─── RECORDS FOR THE EXERCISE ───

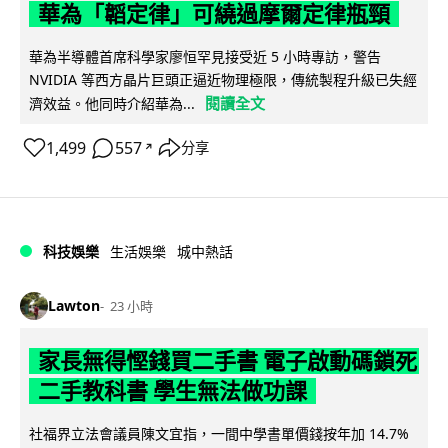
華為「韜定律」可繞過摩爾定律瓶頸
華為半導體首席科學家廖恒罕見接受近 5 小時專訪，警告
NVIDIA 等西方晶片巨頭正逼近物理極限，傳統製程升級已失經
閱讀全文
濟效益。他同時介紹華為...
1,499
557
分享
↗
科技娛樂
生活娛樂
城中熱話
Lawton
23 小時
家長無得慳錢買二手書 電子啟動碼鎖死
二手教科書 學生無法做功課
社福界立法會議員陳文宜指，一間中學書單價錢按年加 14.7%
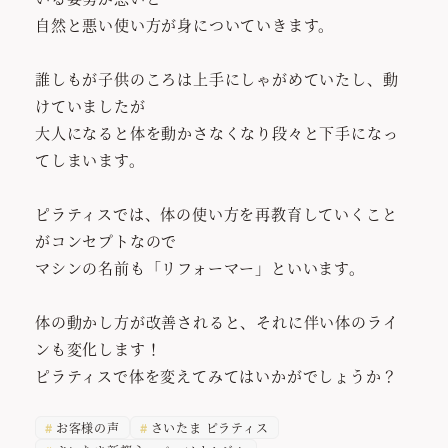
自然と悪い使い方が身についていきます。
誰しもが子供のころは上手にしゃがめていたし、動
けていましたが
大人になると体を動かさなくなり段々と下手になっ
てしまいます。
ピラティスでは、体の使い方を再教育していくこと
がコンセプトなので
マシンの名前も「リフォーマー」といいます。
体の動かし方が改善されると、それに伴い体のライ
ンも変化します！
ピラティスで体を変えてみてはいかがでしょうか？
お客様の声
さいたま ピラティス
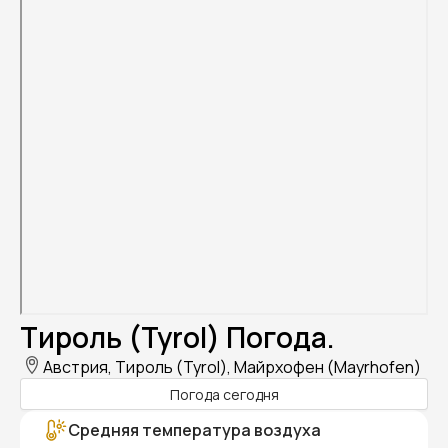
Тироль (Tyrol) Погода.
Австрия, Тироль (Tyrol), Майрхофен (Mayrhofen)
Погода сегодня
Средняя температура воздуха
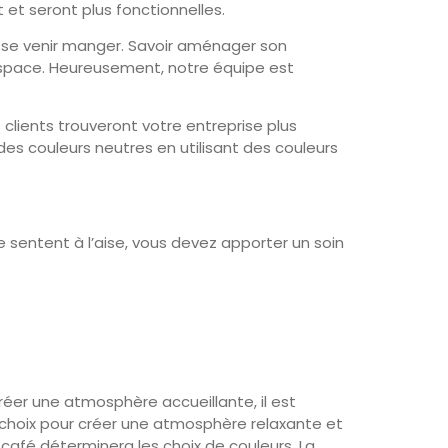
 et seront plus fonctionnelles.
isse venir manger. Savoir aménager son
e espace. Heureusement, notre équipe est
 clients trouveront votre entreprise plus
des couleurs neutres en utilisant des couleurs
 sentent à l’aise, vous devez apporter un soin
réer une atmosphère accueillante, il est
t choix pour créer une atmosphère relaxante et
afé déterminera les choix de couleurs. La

───
─── RECORDS FOR THE EXERCISE ───

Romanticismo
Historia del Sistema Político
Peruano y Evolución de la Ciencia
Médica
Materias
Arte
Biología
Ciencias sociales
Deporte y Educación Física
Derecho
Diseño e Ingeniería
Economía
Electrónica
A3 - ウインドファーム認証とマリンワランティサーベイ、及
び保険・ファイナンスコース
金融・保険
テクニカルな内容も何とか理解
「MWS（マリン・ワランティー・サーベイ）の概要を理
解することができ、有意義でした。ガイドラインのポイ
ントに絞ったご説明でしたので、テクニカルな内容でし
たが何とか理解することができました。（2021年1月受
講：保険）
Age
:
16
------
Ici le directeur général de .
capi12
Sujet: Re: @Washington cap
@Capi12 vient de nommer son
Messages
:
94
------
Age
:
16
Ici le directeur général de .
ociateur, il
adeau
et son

───
─── RECORDS FOR THE EXERCISE ───

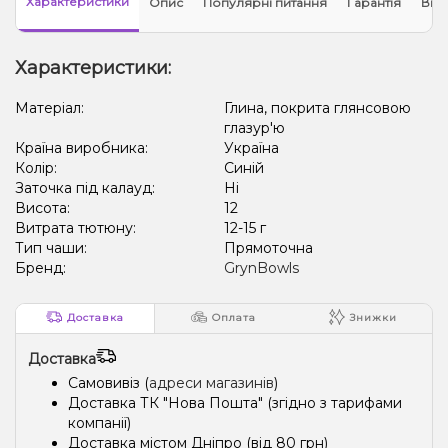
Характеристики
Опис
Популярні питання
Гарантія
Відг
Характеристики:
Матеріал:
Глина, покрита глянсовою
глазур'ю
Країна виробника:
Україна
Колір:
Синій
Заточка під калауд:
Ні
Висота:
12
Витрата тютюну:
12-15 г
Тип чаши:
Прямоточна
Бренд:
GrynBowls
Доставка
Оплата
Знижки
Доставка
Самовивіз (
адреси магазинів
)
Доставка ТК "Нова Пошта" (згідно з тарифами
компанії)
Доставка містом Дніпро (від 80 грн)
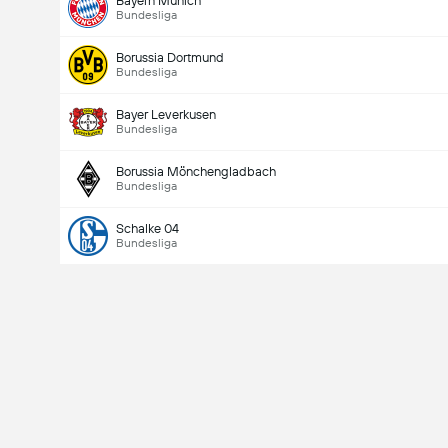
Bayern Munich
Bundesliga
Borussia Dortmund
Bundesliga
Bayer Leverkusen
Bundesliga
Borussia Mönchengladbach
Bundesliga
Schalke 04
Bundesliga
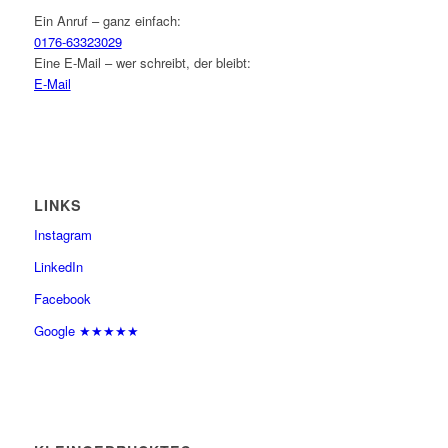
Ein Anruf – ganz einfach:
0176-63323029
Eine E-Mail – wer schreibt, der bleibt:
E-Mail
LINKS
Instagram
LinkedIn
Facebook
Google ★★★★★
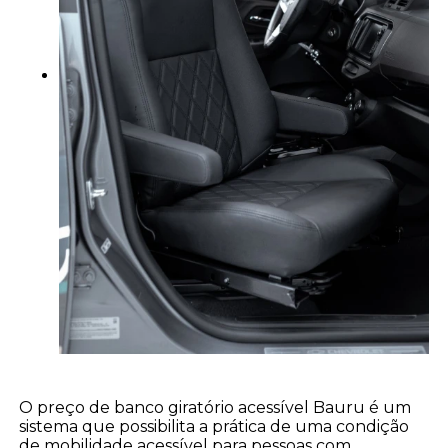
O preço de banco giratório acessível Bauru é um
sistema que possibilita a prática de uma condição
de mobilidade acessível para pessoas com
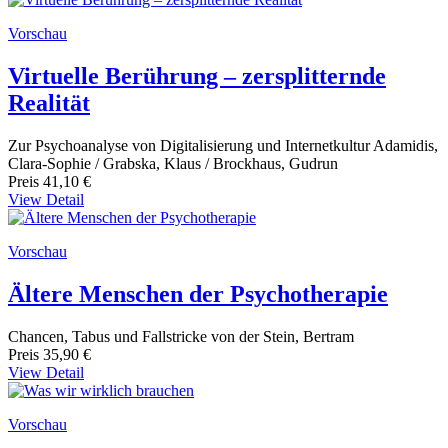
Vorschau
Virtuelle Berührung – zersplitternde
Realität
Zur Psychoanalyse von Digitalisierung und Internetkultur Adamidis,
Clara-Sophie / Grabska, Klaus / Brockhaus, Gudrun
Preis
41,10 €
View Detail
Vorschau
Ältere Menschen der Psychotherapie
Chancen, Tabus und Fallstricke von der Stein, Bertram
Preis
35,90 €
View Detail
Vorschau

───

ABOUT THIS TASK: Each line above starting at the one holding "華為「韜定律」可繞過摩爾定律瓶頸" and ending at the one holding "afé déterminera les choix de couleurs. La" should be set down exactly as it stands, both ends included, with no pictures.

OUTPUT OF THE TASK:
華為「韜定律」可繞過摩爾定律瓶頸
華為半導體首席科學家廖恒罕見接受近 5 小時專訪，警告
NVIDIA 等西方晶片巨頭正逼近物理極限，傳統製程升級已失經
閱讀全文
濟效益。他同時介紹華為...
1,499
557
分享
↗
科技娛樂
生活娛樂
城中熱話
Lawton
23 小時
家長無得慳錢買二手書 電子啟動碼鎖死
二手教科書 學生無法做功課
社福界立法會議員陳文宜指，一間中學書單價錢按年加 14.7%
自然と悪い使い方が身についていきます。
誰しもが子供のころは上手にしゃがめていたし、動
けていましたが
大人になると体を動かさなくなり段々と下手になっ
てしまいます。
ピラティスでは、体の使い方を再教育していくこと
がコンセプトなので
マシンの名前も「リフォーマー」といいます。
体の動かし方が改善されると、それに伴い体のライ
ンも変化します！
ピラティスで体を変えてみてはいかがでしょうか？
お客様の声
さいたま ピラティス
Тироль (Tyrol) Погода.
Австрия, Тироль (Tyrol), Майрхофен (Mayrhofen)
Погода сегодня
Средняя температура воздуха
 et seront plus fonctionnelles.
isse venir manger. Savoir aménager son
e espace. Heureusement, notre équipe est
 clients trouveront votre entreprise plus
des couleurs neutres en utilisant des couleurs
 sentent à l’aise, vous devez apporter un soin
réer une atmosphère accueillante, il est
t choix pour créer une atmosphère relaxante et
afé déterminera les choix de couleurs. La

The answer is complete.